Me: “Sorry, but the person who signed them in is the only one who can sign them out.”

Customer: “WHAT THE H***?! What the f*** is wrong with you people?! I’m at work trying to make a living!””

Me: “Ma’am, we are trying to protect your children from being picked up by strangers. If you don’t get here within 15 minutes, I’m calling child social services.”

(She showed up in 5.)

Try Wallmart

| Queensland, Australia | Crazy Requests

(I work in the kitchen department of a furniture store.)

Customer: “This kitchen says $899.00. What do you get for that price?”

Me: “Well, miss, that price covers kitchen cabinets, a bench top, legs and handles, but not the sink, tap or appliances.”

Customer: “So, you get everything?”

Me: “Everything except the sink, tap, and appliances.”

Customer: “Oh, so you don’t get the sink, tap, or appliances, but everything else?”

Me: “Yep, everything else in that kitchen.”

Customer: “So, you get the wall?”

Me: “No…the wall is not included.”

Customer: “But it says everything except the sink, tap, and appliances. It doesn’t say you don’t get the wall.”

Me: “Ma’am, I assure you, I am confident that I cannot sell you our wall.”

Customer: “Are you sure? Can you check for me please? Can you just make sure because that’s not what it says.”

Me: *speechless* “I’ll get my manager.”

Manager: “No, ma’am, the walls are not included with the price of our kitchens. Otherwise, we could only sell four of them before we’d need to rebuild the entire store.”

Stereotypes Are All The Same Anyway

| El Paso, TX, USA | Top

(I’m a customer and am looking at dining tables. I’m an obvious Muslim as I wear a hijab. Another customer sees me with my son in a stroller and walks over.)

Another customer: “I thought you people couldn’t use electronics?”

Me: “That’s the Amish. And a stroller isn’t electronic.”

Another customer: “Oh…” *walks off*

To Have And To Hold On To The Recliner

| Milford, CT, USA | Uncategorized

(I am about to sell a couple of recliners to a wife and her husband.)
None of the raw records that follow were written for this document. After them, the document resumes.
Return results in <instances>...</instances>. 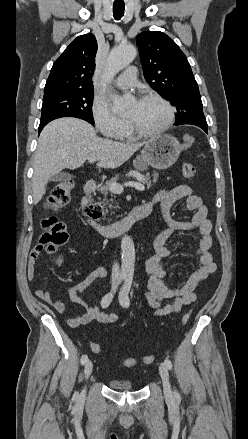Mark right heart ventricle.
<instances>
[{"label":"right heart ventricle","mask_w":248,"mask_h":439,"mask_svg":"<svg viewBox=\"0 0 248 439\" xmlns=\"http://www.w3.org/2000/svg\"><path fill=\"white\" fill-rule=\"evenodd\" d=\"M138 136L130 129L128 123H126L122 132L116 137L117 140L123 142H131L137 140Z\"/></svg>","instance_id":"right-heart-ventricle-1"}]
</instances>
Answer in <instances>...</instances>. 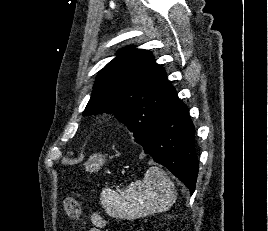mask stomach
<instances>
[{"label":"stomach","instance_id":"stomach-1","mask_svg":"<svg viewBox=\"0 0 268 231\" xmlns=\"http://www.w3.org/2000/svg\"><path fill=\"white\" fill-rule=\"evenodd\" d=\"M104 163L105 156H103L102 154H94L84 165L86 171L95 172L98 171Z\"/></svg>","mask_w":268,"mask_h":231}]
</instances>
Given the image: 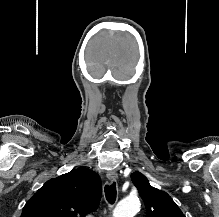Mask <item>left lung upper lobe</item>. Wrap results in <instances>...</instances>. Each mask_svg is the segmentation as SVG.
Wrapping results in <instances>:
<instances>
[{
  "instance_id": "1",
  "label": "left lung upper lobe",
  "mask_w": 219,
  "mask_h": 217,
  "mask_svg": "<svg viewBox=\"0 0 219 217\" xmlns=\"http://www.w3.org/2000/svg\"><path fill=\"white\" fill-rule=\"evenodd\" d=\"M131 179L145 203L146 217H185L172 198L166 192L152 187L142 173H132Z\"/></svg>"
}]
</instances>
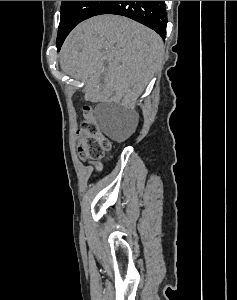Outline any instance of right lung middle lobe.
<instances>
[{
  "label": "right lung middle lobe",
  "mask_w": 237,
  "mask_h": 300,
  "mask_svg": "<svg viewBox=\"0 0 237 300\" xmlns=\"http://www.w3.org/2000/svg\"><path fill=\"white\" fill-rule=\"evenodd\" d=\"M109 1H62L57 35L58 50L69 32L81 21L95 16Z\"/></svg>",
  "instance_id": "dd1d6c3e"
}]
</instances>
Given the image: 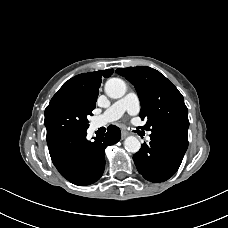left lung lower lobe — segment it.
I'll list each match as a JSON object with an SVG mask.
<instances>
[{
    "label": "left lung lower lobe",
    "mask_w": 228,
    "mask_h": 228,
    "mask_svg": "<svg viewBox=\"0 0 228 228\" xmlns=\"http://www.w3.org/2000/svg\"><path fill=\"white\" fill-rule=\"evenodd\" d=\"M149 144H142L134 154V163L141 175L151 182L168 180L178 170L188 148V133L175 128L152 131Z\"/></svg>",
    "instance_id": "left-lung-lower-lobe-1"
}]
</instances>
Me: “Alright, folks. I can go ring up those two recliners for you.”

Wife: “Will they take our old recliner with them when they deliver the new one?”

Me: “Well, they can move it to another room or bring it out to the curb free of charge. But if you want them to actually bring it with them, it’s a $50 charge. They have to make a separate trip to donate or dispose of it.”

Husband: “$50? That’s ridiculous!”

Wife: “Are you kidding? We don’t know anybody who will do it for us. If we hire someone, we’re never going to find someone to do it for less than $50.”

Husband: “It’s $50!”

Wife: “Did you not hear what I just said?”

Husband: “Yeah, but I’m not paying $50 for them to take away our old chair.”

Wife, to me: “Can you please excuse us for two minutes so we can have an argument?”

(I walk away while they continue to fight. Sure enough, two minutes later, the wife calls me back over.)

Wife: “Okay, we’re done arguing. We’ll pay the $50 for the haul away.”